The big white bird covers half a hectare, and stands 128m tall, making it visible from miles around - a problem during World War II because it could be used by German bombers as a navigational landmark. To prevent the enemy gaining an advantage, the Bulford kiwi was covered with leaf mould for several years before a scout troop scraped it clean again.
Soldiers who created the feature almost 100 years ago had earlier staged a revolt after they became fed up with strict discipline and grinding route-marches when the war for them was done. All they wanted was to get home, but the supply of troop ships was delayed.
Rampaging Sling troops looted the canteen and officers' mess, drank everything they could lay their hands on and caused damage put at the time at 10,000. One officer was treated in hospital for a head wound, while a lot of the troops ended up the worse for wear.
Several soldiers identified as ringleaders were arrested and sent home ahead of the men who so desperately wanted to go. Many who stayed were put on fatigue parties in February and March 1919 to create the Bulford Kiwi, named after the nearby town.
For many soldiers, Sling was an unlovely place, despite its comfortable huts, wholesome food, decent canteens and billiard tables for relaxing. It could be bitterly cold in winter and featureless the rest of the time for soldiers required to drag weary feet across nearby countryside.
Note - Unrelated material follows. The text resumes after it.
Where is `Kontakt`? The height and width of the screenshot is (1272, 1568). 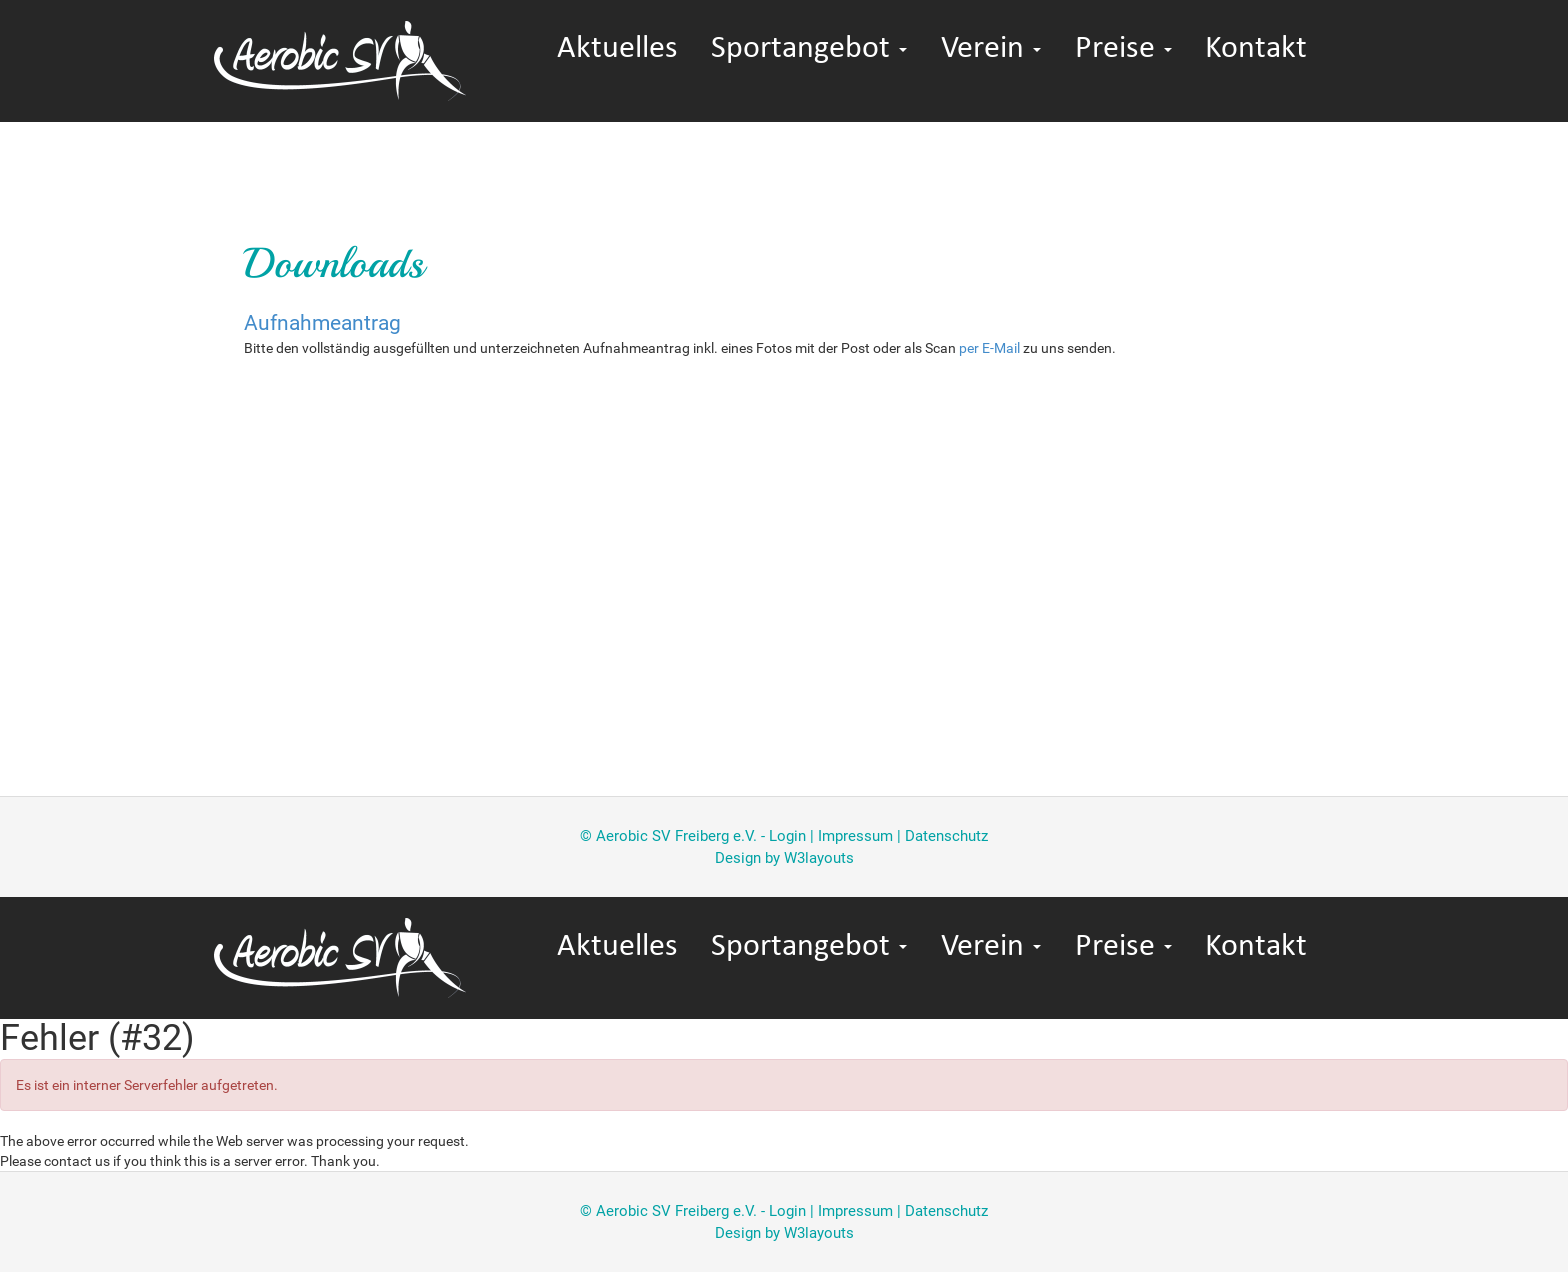 Kontakt is located at coordinates (1256, 49).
But the camp did serve its purpose: by 1916, as troops moved through and sharpened their rifle skills, learned bomb-fusing and throwing, did gas-mask drills and visited the gas chamber, most emerged fit and disciplined at the end of a 30-day rotation.
One of the bomb instructors was Lieutenant Cyril Carey, a Marlborough sheep farmer.
His job was to train the recruits to prepare and hurl bombs and hand grenades. On November 7, 1916, Carey was teaching a nervous young private in a throwing trench. The soldier hurled the primed bomb only to see it lodge in mud near the lip of the trench.
A frantic Carey tried to grab the grenade but it was beyond his reach. Bravely he pushed the terrified soldier down in the sap just as the bomb exploded and blasted shrapnel at the two men. Carey suffered life threatening head wounds and died that evening in Codford Hospital, 30km away.
The 35-year-old's military records say his actions saved the life of the novice soldier. Every available soldier in Sling Camp attended his funeral, marching 10km to the gravesite. A report in the Christchurch Press in January 1917 noted: "The funeral was one of the largest seen on the Salisbury Plain."
The cortege passed a line of uniformed men which stretched 2km on both sides of the road. As Carey's casket was lowered, 40 troops fired a salute over Tidworth Cemetery, where his gravestone can be found.